Wie ich am nächsten Morgen feststellte, war der Konfernzraum der Magierinnen gar kein Raum. Zumindest nicht so, wie ich das Konzept Raum verstand. Er war ein marmorner Pavillon inmitten eines flachen Sees, kreisrund und von schlanken Säulen umschlossen. Man erreichte ihn über eine schmale Brücke an der Hinterseite des Gebäudes, die in eine Art verstecktes Seitental, gerahmt von Steilwänden, führte. In der Mitte der wasserumspülten Fläche stand ein runder Tisch mit Stühlen aus Stein. Die Rückenlehne eines Stuhls war leicht erhöht, sicher der Sitz der Akolytin, was sich bestätigte als ich Kore darin erkannte. Ein paar Meter hinter ihr fiel ein Wasserfall, wie ein Schleier aus einer Spalte im Fels und speiste den See um uns herum.

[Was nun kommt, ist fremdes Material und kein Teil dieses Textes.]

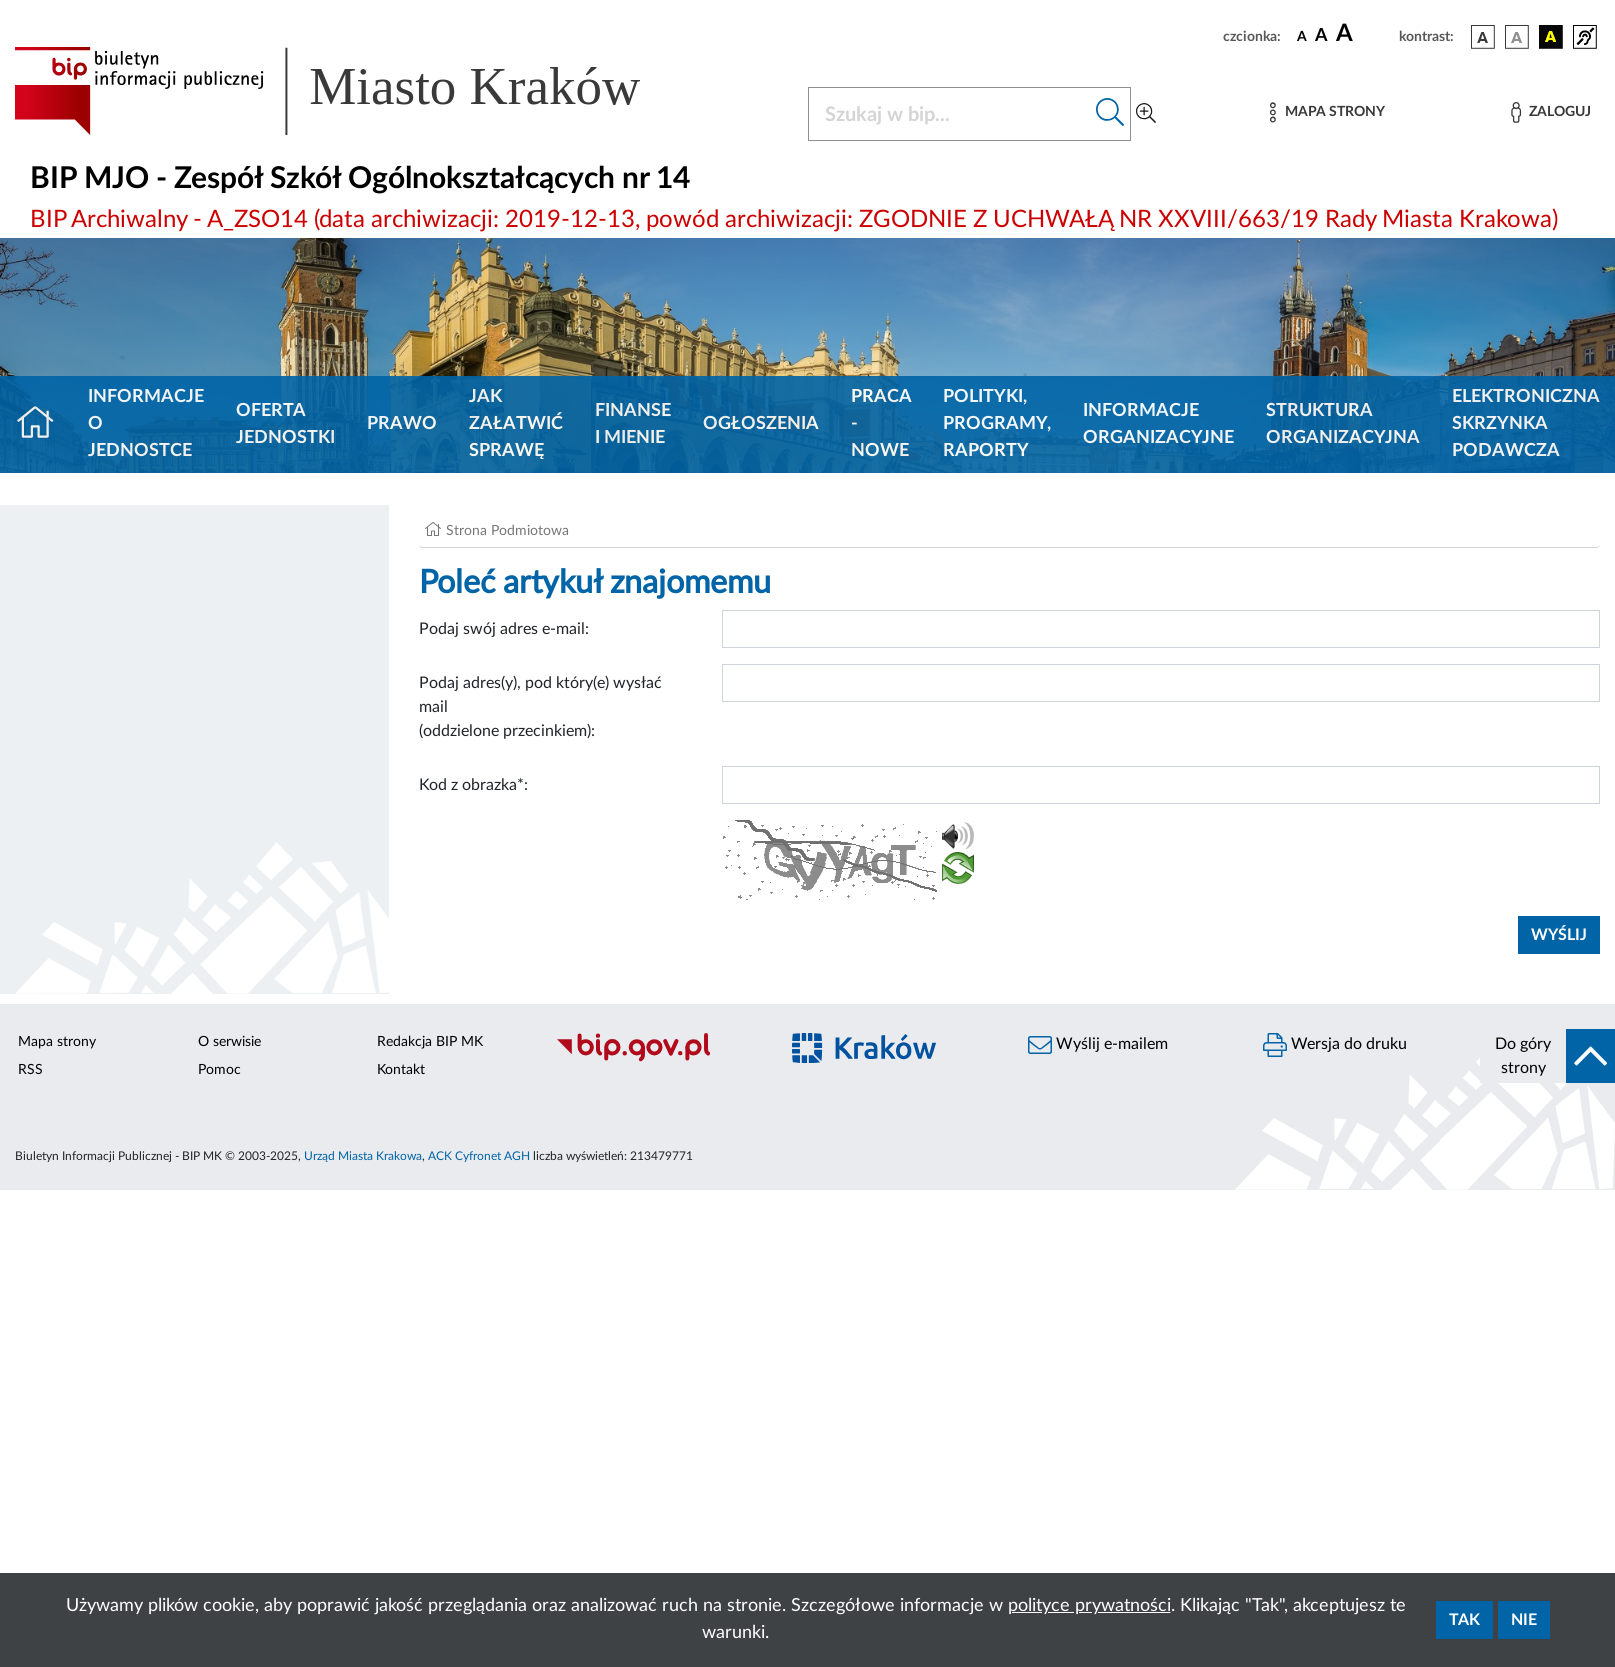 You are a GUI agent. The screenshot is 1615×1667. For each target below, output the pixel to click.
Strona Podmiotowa (507, 531)
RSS (30, 1070)
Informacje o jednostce (146, 424)
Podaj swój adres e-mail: (504, 629)
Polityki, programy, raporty (997, 424)
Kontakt (401, 1070)
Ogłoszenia (761, 424)
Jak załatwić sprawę (516, 424)
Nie (1524, 1620)
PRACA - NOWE (881, 424)
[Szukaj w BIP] (949, 114)
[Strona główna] (43, 425)
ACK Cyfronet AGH (479, 1156)
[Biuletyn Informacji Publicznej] (656, 1059)
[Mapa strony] (1327, 112)
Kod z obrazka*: (473, 785)
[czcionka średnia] (1321, 36)
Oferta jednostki (285, 424)
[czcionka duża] (1364, 34)
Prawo (402, 424)
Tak (1464, 1620)
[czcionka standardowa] (1302, 36)
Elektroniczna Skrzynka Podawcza (1525, 424)
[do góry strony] (1547, 1056)
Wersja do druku (1335, 1045)
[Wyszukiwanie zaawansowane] (1146, 114)
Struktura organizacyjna (1343, 424)
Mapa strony (57, 1042)
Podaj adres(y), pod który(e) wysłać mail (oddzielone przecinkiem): (540, 707)
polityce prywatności (1089, 1606)
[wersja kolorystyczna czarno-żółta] (1551, 37)
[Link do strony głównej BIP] (356, 91)
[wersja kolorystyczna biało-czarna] (1517, 37)
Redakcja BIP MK (430, 1042)
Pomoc (219, 1070)
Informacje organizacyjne (1158, 424)
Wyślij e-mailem (1098, 1045)
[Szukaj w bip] (1110, 114)
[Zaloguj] (1551, 112)
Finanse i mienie (633, 424)
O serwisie (229, 1042)
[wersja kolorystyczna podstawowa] (1483, 37)
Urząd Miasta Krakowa (363, 1156) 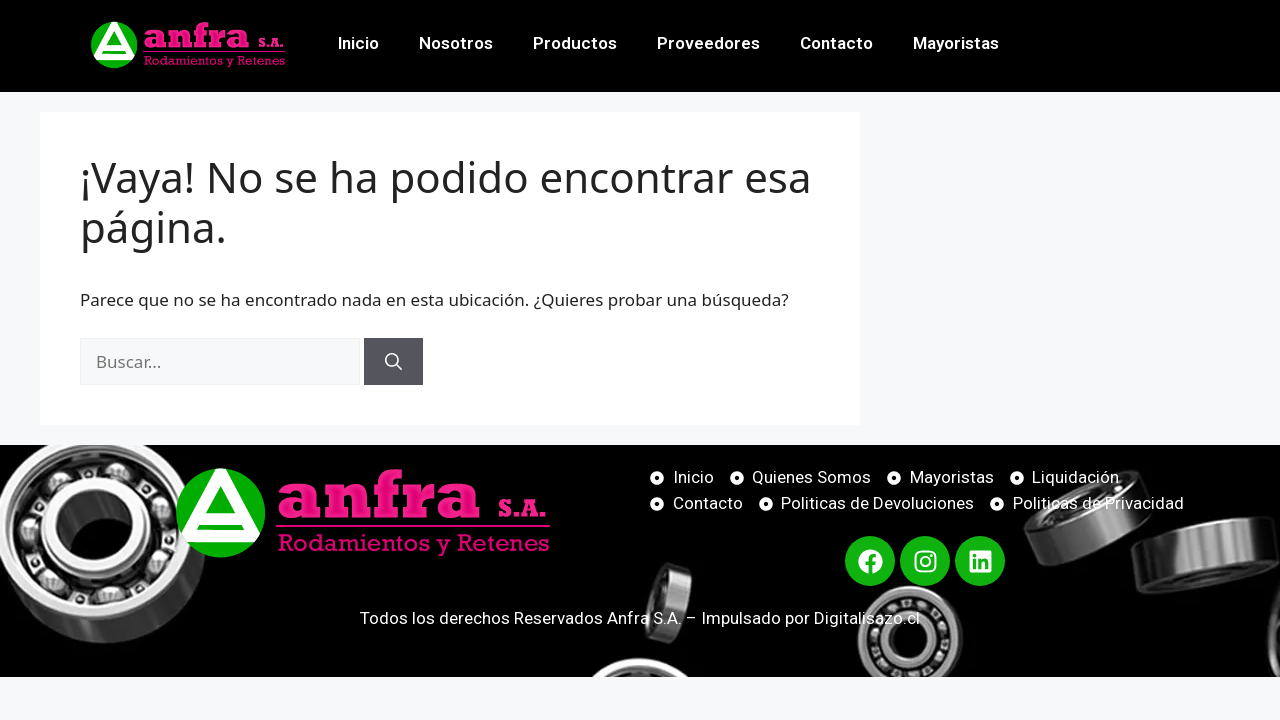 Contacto (836, 43)
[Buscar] (393, 362)
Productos (575, 43)
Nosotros (456, 43)
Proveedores (708, 43)
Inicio (358, 43)
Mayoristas (956, 43) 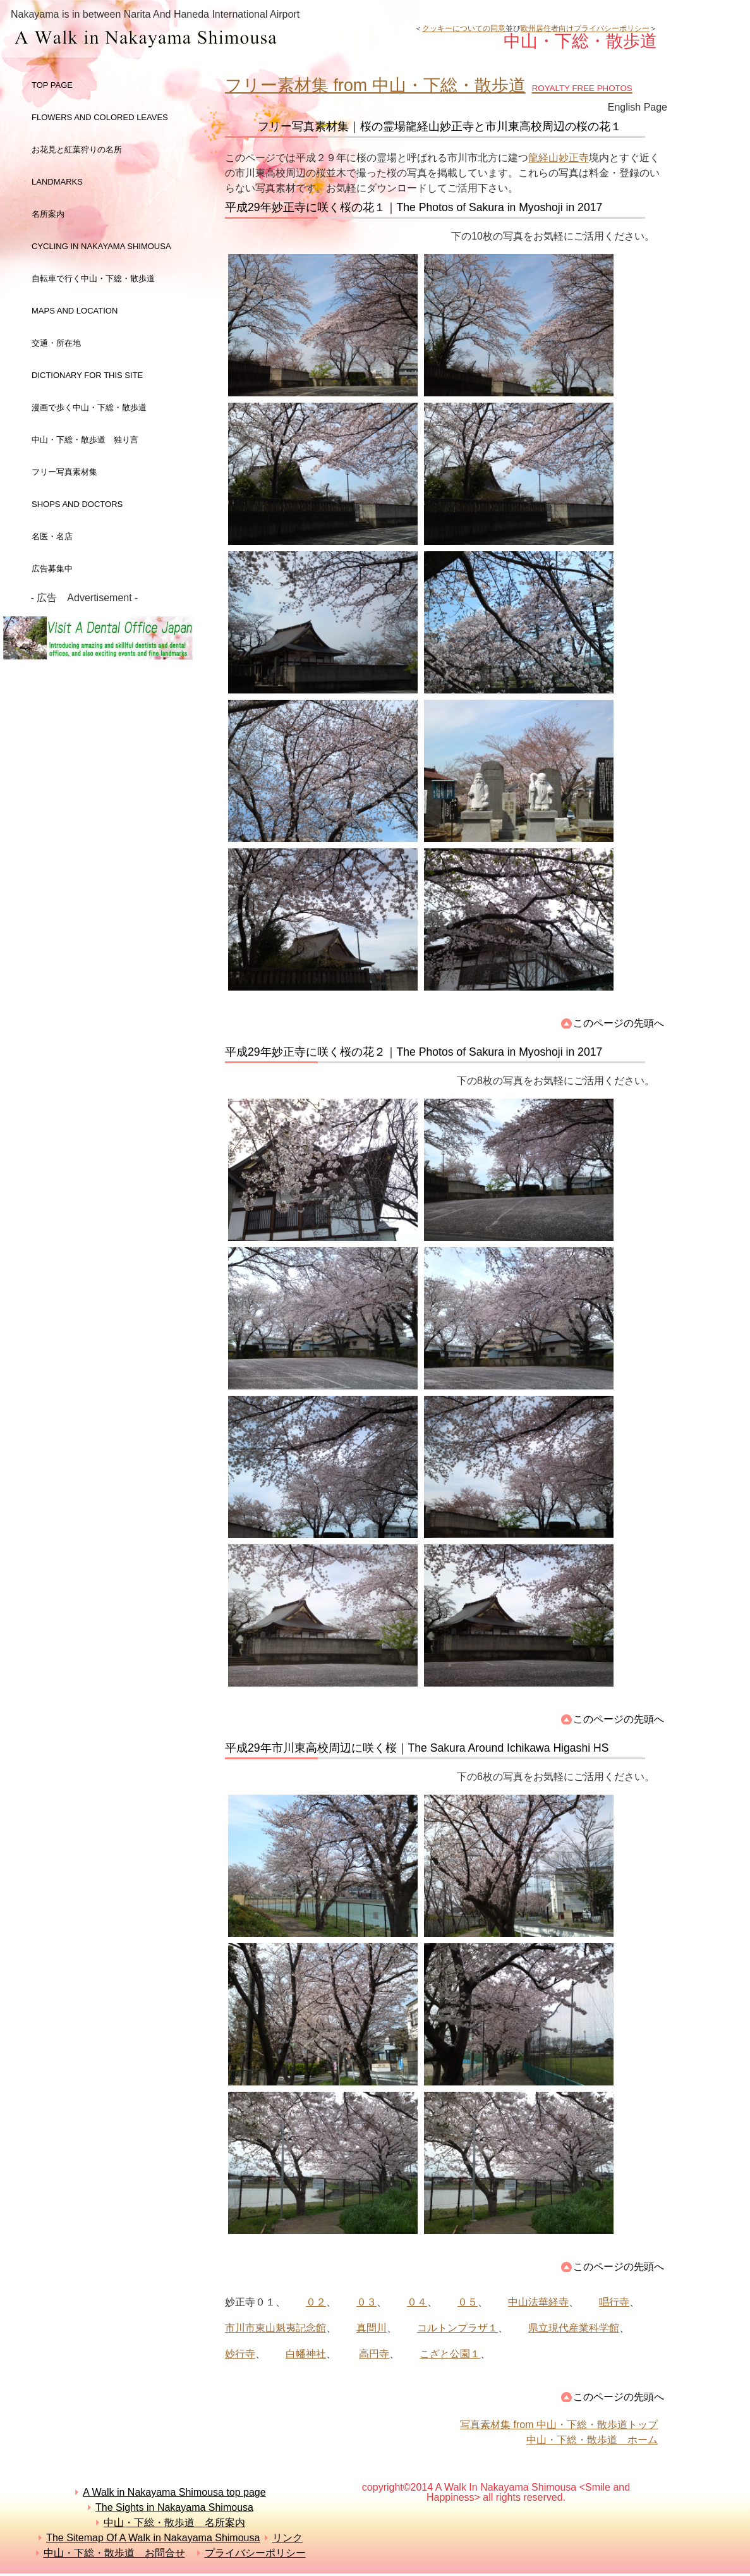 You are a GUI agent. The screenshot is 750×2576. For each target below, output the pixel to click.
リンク (287, 2537)
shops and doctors (77, 504)
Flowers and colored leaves (100, 117)
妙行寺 (240, 2353)
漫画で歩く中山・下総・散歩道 (89, 407)
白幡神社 (306, 2353)
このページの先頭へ (618, 1023)
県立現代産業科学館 (573, 2328)
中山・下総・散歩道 (211, 38)
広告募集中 (52, 568)
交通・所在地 (56, 343)
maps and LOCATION (75, 310)
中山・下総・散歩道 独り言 (85, 439)
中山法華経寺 (538, 2302)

Nicht der dümmste Ort für Besprechungen, das musste ich zugeben. Der Wasserfall war weit genug entfernt, um uns mit seiner Gischt nicht zu erreichen, aber sein stetiges Rauschen im Hintergrund machte es für Außenstehende unmöglich die Gespräche hier zu belauschen. Ganz davon abgesehen, dass viel Wasser und ein schattiges Tal um uns herum bei den Temperaturen im Süden eine willkommene Abwechslung waren.
Mein Blick ruhte auf Kore. Sie trug ihre blonden Locken zu einer eleganten Hochsteckfrisur, dazu eine hellgrüne Tunika und Edelsteine in der gleichen Farbe an Hals und Ohren. Eine völlig neue Person, im Vergleich zum Arbor. Mittlerweile bewohnte sie wieder die größten Gemächer im Heiligtum, mit privatem Bad und Dienern, die sich rund um die Uhr um sie kümmerten. Wie schnell man doch von der rechtlosen Gefangenen zur Anführern aufsteigen konnte. Allein der Gedanken an so viel Veränderung in der kurzen Zeit ließ mich schwindelig werden. Ob es ihr auch so ging? Äußerlich wirkte sie jedenfalls ganz ruhig. Als sie mich bemerkte, wandte ich rasch meine Augen ab und setzte mich auf den letzten freien Stuhl. Dankbarerweise in einigem Abstand zu ihr.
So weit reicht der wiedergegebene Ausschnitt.